I’ve heard it said: It doesn’t matter how many resources you have; if you don’t know how to use them, it will never be enough. Formally, organization design is the process of designing organizations to achieve desired results through a deliberate alignment of key dimensions of the organization. These include work processes, structure and governance, information and metrics, people and rewards, continuous improvement, and leadership and culture (e.g. “six sides of the cube”, see Mastering the Cube: Overcoming Stumbling Blocks and Building an Organization That Works).

In short it’s the blend of successful organizational change and performance. But however you define it, the most important takeaway is realizing that organization design is less about nuts and bolts as it is hearts and minds. With proper timing, selection of tools, and the right know-how, leaders can facilitate positive and lasting change with relatively minimal disruption to the organization.

The seeds of organization development are firmly rooted in social science, not business theory. Psychologist Kurt Lewin (1898–1947) is considered the founding father of organization development. The term didn’t even exist when he was developing his concepts of group dynamics, experiential learning, and action research. Lewin’s Field Theory, which asserted that behavior is the result of the individual and the environment, had a significant impact on social psychology by advancing the idea that our individual traits and the environment interact to cause our behavior.

It wasn’t until the 1950s that the term organization development was coined to describe the methods used to bridge knowledge and practice within an organization to improve effectiveness in everything from productivity to employees’ work-life balance. But aligning those organizational choices can be very challenging because people are a complex blend of emotions and intellect, ambition and insecurity, discipline and whimsy. So thoughtful planning is integral before implementing any organization design methodology.

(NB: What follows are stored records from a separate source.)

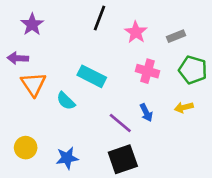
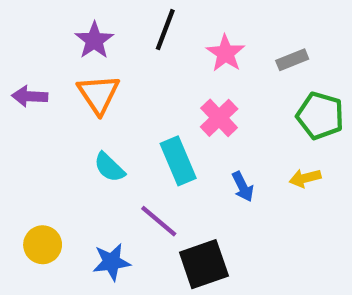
purple star: (32, 24) -> (94, 40), moved
pink cross: (147, 71) -> (219, 118), moved, turned 30
cyan rectangle: (92, 76) -> (178, 161), moved, turned 40
orange triangle: (33, 84) -> (99, 94), moved
purple line: (120, 123) -> (159, 221), moved

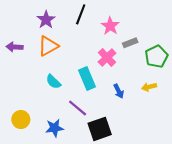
gray rectangle: (292, 60) -> (130, 43), moved
orange triangle: (99, 94) -> (48, 46), turned 35
green pentagon: (320, 116) -> (156, 56), turned 30

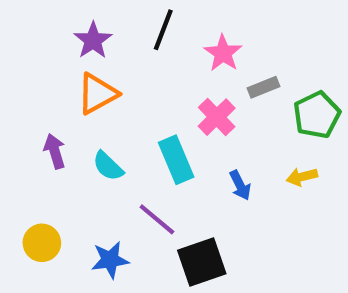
purple arrow: (15, 47) -> (55, 151), moved, turned 70

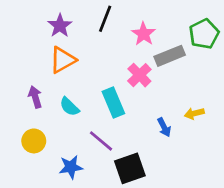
gray rectangle: (264, 87) -> (170, 56), size x1.5
green pentagon: (317, 115) -> (204, 34), moved
blue arrow: (240, 185) -> (164, 127), moved
yellow circle: (42, 243) -> (34, 141), moved

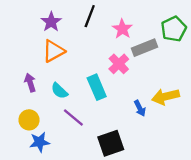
yellow arrow: (194, 113) -> (165, 97), size x1.6
purple line: (101, 141) -> (73, 118), moved
blue star: (71, 167) -> (40, 142), moved

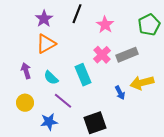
gray rectangle: (144, 48) -> (127, 55), moved
blue star: (40, 142) -> (49, 122), moved

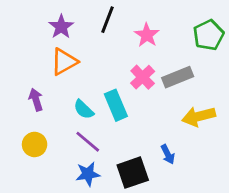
cyan semicircle: (51, 78) -> (84, 109), moved
blue arrow: (120, 93) -> (168, 154), moved
blue star: (49, 122) -> (88, 174), moved

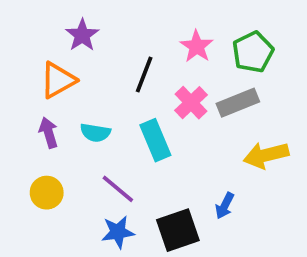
black line: (107, 20) -> (144, 75), moved
green pentagon: (208, 35) -> (253, 52), moved
orange triangle: (64, 62) -> (58, 80), moved
cyan semicircle: (84, 109) -> (95, 133), moved, turned -35
blue arrow: (168, 154) -> (225, 206), turned 54

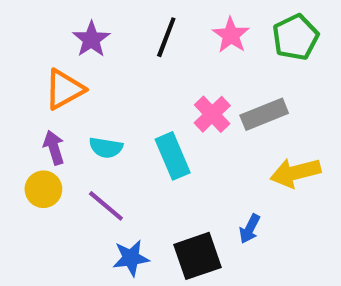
pink star: (197, 46) -> (231, 35), moved
green pentagon: (253, 52) -> (295, 37), moved
black line: (144, 75) -> (166, 37), moved
purple line: (118, 189) -> (106, 206), moved
yellow circle: (47, 193) -> (43, 189), moved

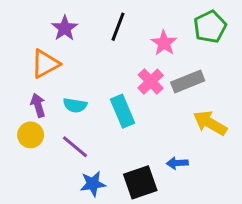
pink star: (231, 35) -> (164, 43), moved
yellow arrow: (295, 173) -> (210, 123), turned 44
blue arrow: (250, 229) -> (177, 163), turned 60

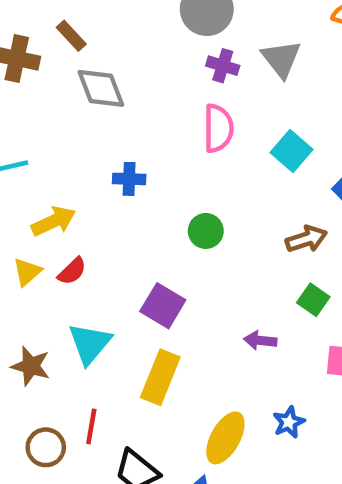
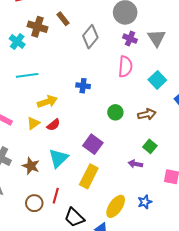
gray diamond: (101, 88) -> (90, 37), moved, turned 55
brown arrow: (306, 239) -> (147, 114), moved
green square: (313, 300) -> (150, 146), moved

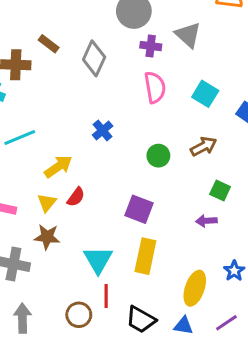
blue cross: (83, 86) -> (103, 130), turned -32
cyan triangle: (58, 158) -> (98, 260), moved
brown star: (31, 166) -> (47, 237), moved

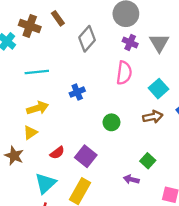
cyan line: (20, 137) -> (37, 72), moved
brown arrow: (203, 146) -> (153, 117), moved
red semicircle: (76, 197) -> (57, 153), moved
yellow triangle: (47, 203) -> (30, 133), moved

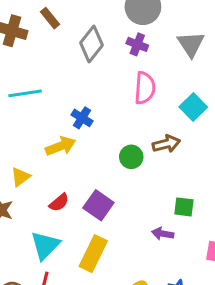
purple cross: (130, 42) -> (137, 44), moved
blue cross: (77, 92) -> (82, 118), turned -32
yellow arrow: (38, 108) -> (61, 146), moved
brown arrow: (153, 117) -> (166, 144), moved
green square: (148, 161) -> (184, 207), turned -32

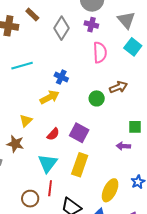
cyan square: (193, 107) -> (133, 47), moved

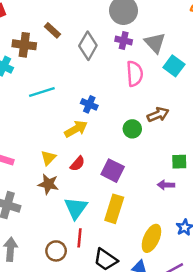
gray triangle: (126, 20) -> (155, 43), moved
red semicircle: (53, 134) -> (77, 164), moved
brown star: (15, 144) -> (48, 184), moved

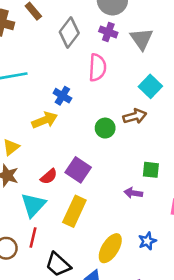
cyan square: (174, 66) -> (150, 86), moved
pink semicircle: (135, 74) -> (97, 67), moved
red semicircle: (77, 164) -> (49, 176), moved

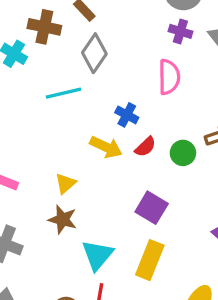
gray diamond: (69, 32) -> (94, 53), moved
yellow arrow: (45, 120) -> (106, 147), turned 50
red semicircle: (49, 176) -> (145, 147), moved

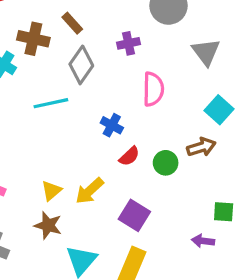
purple cross: (180, 31) -> (128, 43), moved, turned -30
yellow arrow: (106, 147) -> (89, 191), moved, turned 112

With organization design, it’s not just a matter of what but when. For example, not taking the time to analyze and understand key stakeholders’ needs can lead to a strategy that misses the mark. Here are some typical events/situations that are indicative that the time is right for an organization design intervention:

  • change in company direction and/or strategy
  • declining company performance such as profitability
  • technology upgrades
  • rapid growth
  • mergers/acquisitions
  • loss of market share
  • rising employee churn or dissatisfaction

Beyond these indicators, it’s hard to assess when organizational change is needed, but the more proactive you can be, the more likely you can improve your strategic position.

Tool Selection

Knowing what tool is best suited to solve the problem at hand is highly critical. For example, should we solve the problem by using cross-functional teams or consider a new organization rationale such as a matrix organization. Decisions such as these have significant consequences and should be weighed against a risk and benefit analysis and are part of the trade-off process.

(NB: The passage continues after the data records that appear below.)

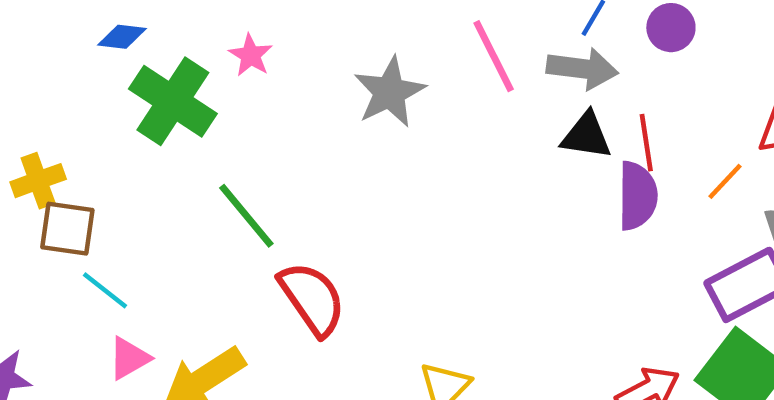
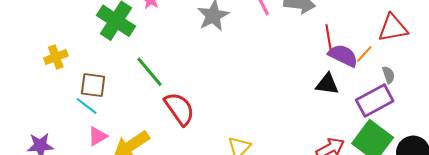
black triangle: (586, 136) -> (327, 84), moved
purple semicircle: (637, 196) -> (343, 56), moved, turned -64
brown square: (67, 229) -> (93, 85), moved

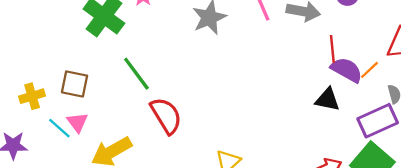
yellow cross: (56, 57) -> (32, 96), moved
cyan line: (86, 106) -> (59, 128), moved
pink triangle: (98, 136) -> (77, 122), moved, turned -40

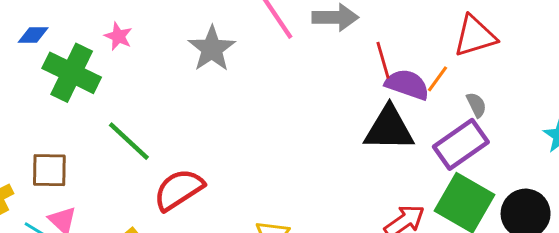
black triangle: (327, 100) -> (389, 129), size x1.5
red semicircle: (166, 116) -> (179, 190), turned -81

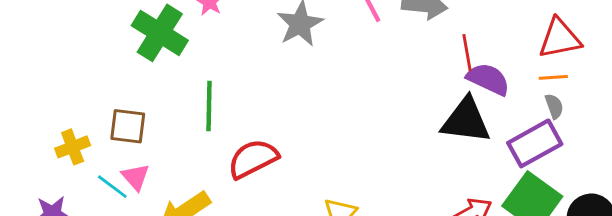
orange line: (437, 79) -> (553, 77), moved, turned 44
green line: (129, 141) -> (209, 106), turned 42

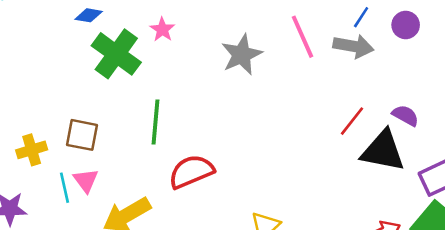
red line: (467, 53) -> (352, 121), moved, turned 44
purple semicircle: (488, 79) -> (405, 115), size x0.7
cyan line: (112, 187) -> (65, 188), turned 36

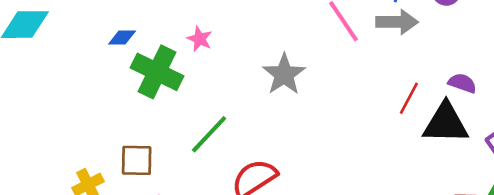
gray star: (242, 55) -> (284, 74), moved
green line: (156, 122) -> (209, 134), turned 48

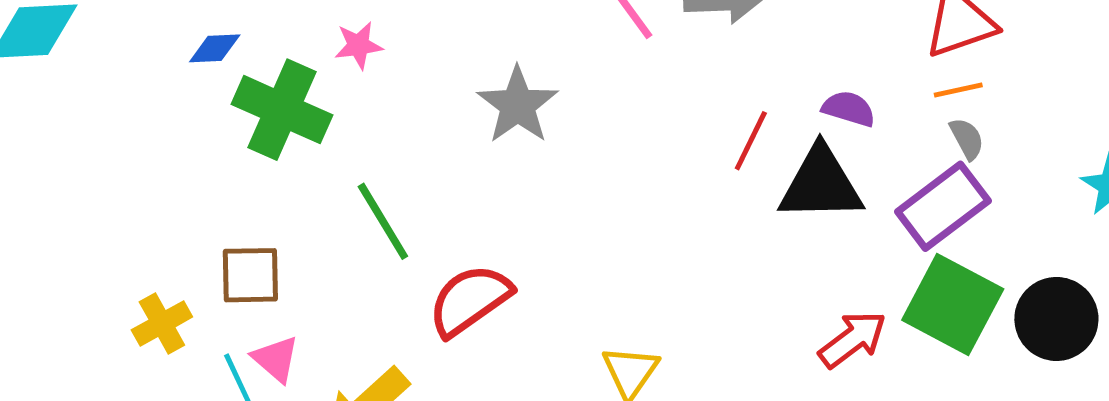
pink star: (200, 39) -> (358, 45), turned -30
green line: (209, 134) -> (383, 221), turned -72

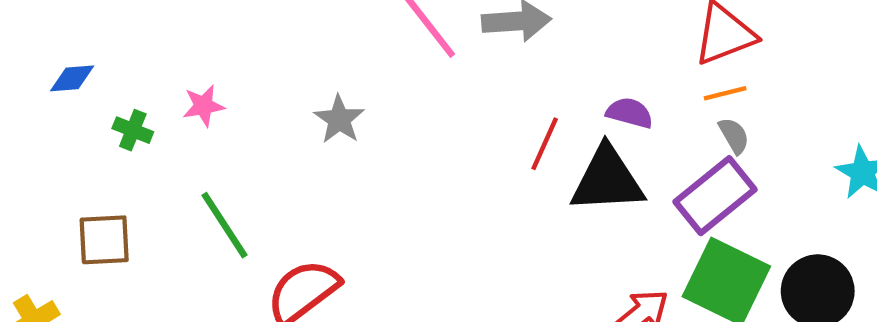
pink star: (358, 45) -> (203, 106), moved
gray star: (518, 105) -> (339, 119), size x0.7
green cross: (282, 110) -> (133, 130), size x0.5
brown square: (250, 275) -> (104, 240), moved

There are many organization design tools you can employ, but generally speaking organization design should always follow a defined process, where each step builds upon the last and where each tool is used with purpose and in order, ultimately resulting in optimal organizational alignment.

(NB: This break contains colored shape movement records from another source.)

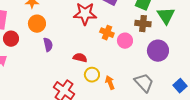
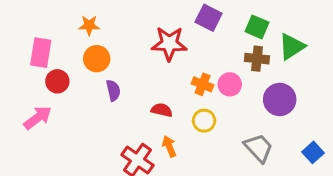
green triangle: (166, 16) -> (292, 47), turned 30
orange cross: (107, 33) -> (203, 84), moved
yellow circle: (92, 75) -> (204, 121), moved
orange arrow: (110, 83) -> (169, 146), moved

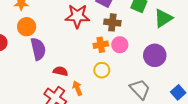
brown cross: (257, 59) -> (112, 22), moved
orange cross: (203, 84) -> (101, 45), turned -32
purple semicircle: (113, 90) -> (38, 49), size x1.5
red semicircle: (162, 110) -> (60, 71), moved

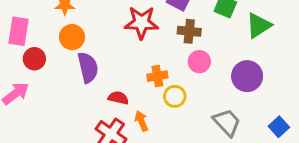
orange cross: (101, 45) -> (157, 76), moved

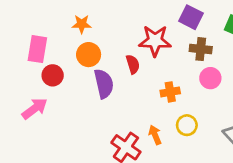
yellow circle: (175, 96) -> (187, 125), moved
red semicircle: (118, 98) -> (133, 64), moved, turned 60

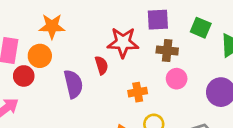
purple square: (191, 17) -> (158, 20), turned -30
orange star: (82, 24) -> (52, 26), size x1.4
orange circle: (89, 55) -> (40, 56), moved

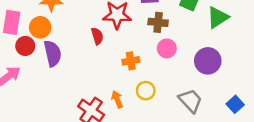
purple semicircle: (73, 84) -> (53, 53), moved

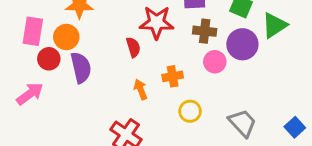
purple circle: (208, 61) -> (242, 44), moved
orange arrow: (117, 99) -> (141, 89), moved

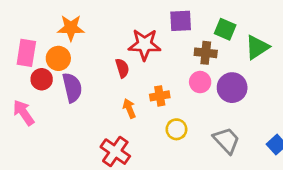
brown cross: (205, 31) -> (206, 53), moved
purple circle: (242, 44) -> (232, 88), moved
pink arrow: (30, 94) -> (24, 113), turned -88

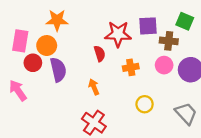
purple square: (181, 21) -> (148, 26), moved
orange cross: (160, 96) -> (131, 67), moved
orange arrow: (129, 108) -> (94, 87), moved

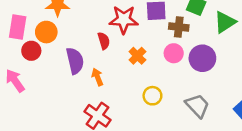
orange cross: (131, 67) -> (137, 56), turned -35
purple semicircle: (58, 70) -> (75, 61), moved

 Successful organization design execution can be realized without being an expert in the field, but a fundamental understanding of the concepts goes a long way. Leaders that have the ability to get to the root cause of organizational misalignments and then deliberately apply the right organization design concepts while factoring in all six dimensions of an organization— represented by the sides of a cube—achieve the greatest results. Leading organization design requires a team effort and a committed organization.

Organization design efforts should also have communication and transformation management plans nested throughout. Many design efforts fail to reach their full potential simply because the implementation leader underestimates the power of employee behavioral factors. Best practices consider corporate communication, leader involvement, and transformation management just as important as the organization design itself.

Beneath the tools and methodologies, the purpose of organization design starts and ends with individuals seeking to provide the opportunity for employees and company alike to reach their full potential by creating a fulfilling, supportive, and challenging environment for workers while simultaneously building the company’s strategic position.